__Records supplied__.

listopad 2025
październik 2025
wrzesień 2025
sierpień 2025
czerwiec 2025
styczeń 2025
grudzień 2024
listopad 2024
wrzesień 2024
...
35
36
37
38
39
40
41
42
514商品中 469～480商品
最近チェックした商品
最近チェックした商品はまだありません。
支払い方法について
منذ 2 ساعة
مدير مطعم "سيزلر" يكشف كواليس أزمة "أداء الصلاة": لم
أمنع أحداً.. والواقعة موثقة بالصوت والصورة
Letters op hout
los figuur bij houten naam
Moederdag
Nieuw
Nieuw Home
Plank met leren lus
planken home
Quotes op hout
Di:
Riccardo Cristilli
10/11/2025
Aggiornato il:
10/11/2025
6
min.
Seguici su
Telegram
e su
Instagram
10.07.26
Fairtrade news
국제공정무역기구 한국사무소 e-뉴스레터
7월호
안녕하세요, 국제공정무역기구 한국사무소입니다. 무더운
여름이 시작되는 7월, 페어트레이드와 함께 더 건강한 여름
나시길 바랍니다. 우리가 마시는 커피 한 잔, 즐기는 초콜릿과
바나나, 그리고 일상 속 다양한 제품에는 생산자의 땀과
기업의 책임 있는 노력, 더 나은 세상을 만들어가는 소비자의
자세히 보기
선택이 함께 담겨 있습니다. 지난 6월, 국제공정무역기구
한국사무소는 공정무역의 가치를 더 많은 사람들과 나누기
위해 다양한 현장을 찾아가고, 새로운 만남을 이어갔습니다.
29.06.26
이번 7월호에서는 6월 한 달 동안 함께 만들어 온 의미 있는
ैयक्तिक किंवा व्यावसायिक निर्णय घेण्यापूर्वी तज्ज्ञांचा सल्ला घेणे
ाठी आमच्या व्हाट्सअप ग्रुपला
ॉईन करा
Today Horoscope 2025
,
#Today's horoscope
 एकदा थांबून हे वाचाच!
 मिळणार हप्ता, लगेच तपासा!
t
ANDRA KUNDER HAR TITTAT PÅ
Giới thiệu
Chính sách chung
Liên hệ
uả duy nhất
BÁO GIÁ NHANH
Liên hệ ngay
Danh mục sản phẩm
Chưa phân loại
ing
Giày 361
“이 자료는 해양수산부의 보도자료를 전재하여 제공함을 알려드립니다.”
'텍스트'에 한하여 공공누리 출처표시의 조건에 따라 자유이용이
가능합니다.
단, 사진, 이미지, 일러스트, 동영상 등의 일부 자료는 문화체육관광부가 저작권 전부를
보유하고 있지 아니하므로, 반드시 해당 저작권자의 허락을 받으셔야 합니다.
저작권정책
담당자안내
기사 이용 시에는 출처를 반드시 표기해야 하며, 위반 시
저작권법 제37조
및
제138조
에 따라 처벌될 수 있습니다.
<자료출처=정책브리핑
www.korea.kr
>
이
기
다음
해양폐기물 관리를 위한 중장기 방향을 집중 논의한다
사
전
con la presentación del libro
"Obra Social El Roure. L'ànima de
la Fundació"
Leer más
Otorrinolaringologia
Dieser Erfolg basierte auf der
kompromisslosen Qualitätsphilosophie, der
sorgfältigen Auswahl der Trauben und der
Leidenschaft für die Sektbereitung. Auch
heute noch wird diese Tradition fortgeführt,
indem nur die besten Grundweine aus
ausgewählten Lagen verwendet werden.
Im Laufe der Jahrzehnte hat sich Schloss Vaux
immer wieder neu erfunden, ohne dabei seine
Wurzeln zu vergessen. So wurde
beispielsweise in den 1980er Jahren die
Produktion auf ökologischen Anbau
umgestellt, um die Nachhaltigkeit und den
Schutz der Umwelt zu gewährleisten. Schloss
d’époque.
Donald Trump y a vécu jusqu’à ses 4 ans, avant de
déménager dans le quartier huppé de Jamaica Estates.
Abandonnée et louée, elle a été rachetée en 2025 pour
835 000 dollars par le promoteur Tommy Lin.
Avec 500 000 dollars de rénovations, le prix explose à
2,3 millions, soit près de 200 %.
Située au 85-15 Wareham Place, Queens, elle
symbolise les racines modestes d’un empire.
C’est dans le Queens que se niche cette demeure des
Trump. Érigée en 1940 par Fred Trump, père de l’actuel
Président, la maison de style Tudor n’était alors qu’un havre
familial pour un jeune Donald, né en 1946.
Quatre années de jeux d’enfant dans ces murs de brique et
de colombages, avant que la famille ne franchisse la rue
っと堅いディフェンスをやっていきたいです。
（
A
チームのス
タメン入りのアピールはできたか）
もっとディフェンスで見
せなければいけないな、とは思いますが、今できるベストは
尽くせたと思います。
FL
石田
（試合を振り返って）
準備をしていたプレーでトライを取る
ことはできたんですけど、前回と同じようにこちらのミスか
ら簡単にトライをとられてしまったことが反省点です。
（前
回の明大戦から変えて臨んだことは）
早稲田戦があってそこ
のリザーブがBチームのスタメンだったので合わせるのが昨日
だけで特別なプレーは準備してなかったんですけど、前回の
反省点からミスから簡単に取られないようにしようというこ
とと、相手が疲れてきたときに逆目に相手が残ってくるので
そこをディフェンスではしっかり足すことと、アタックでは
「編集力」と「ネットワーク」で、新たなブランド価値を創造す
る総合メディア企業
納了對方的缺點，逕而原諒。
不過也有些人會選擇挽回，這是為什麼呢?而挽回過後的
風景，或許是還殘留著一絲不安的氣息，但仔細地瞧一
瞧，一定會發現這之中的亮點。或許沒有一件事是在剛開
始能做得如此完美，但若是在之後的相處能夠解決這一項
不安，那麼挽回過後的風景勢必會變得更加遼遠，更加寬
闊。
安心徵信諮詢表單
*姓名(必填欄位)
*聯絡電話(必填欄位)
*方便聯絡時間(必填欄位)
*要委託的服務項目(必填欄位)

__Exercise description__. Out of the records above, pull the lines that include the word "국제공정무역기구".

__Completed exercise__.
국제공정무역기구 한국사무소 e-뉴스레터
안녕하세요, 국제공정무역기구 한국사무소입니다. 무더운
선택이 함께 담겨 있습니다. 지난 6월, 국제공정무역기구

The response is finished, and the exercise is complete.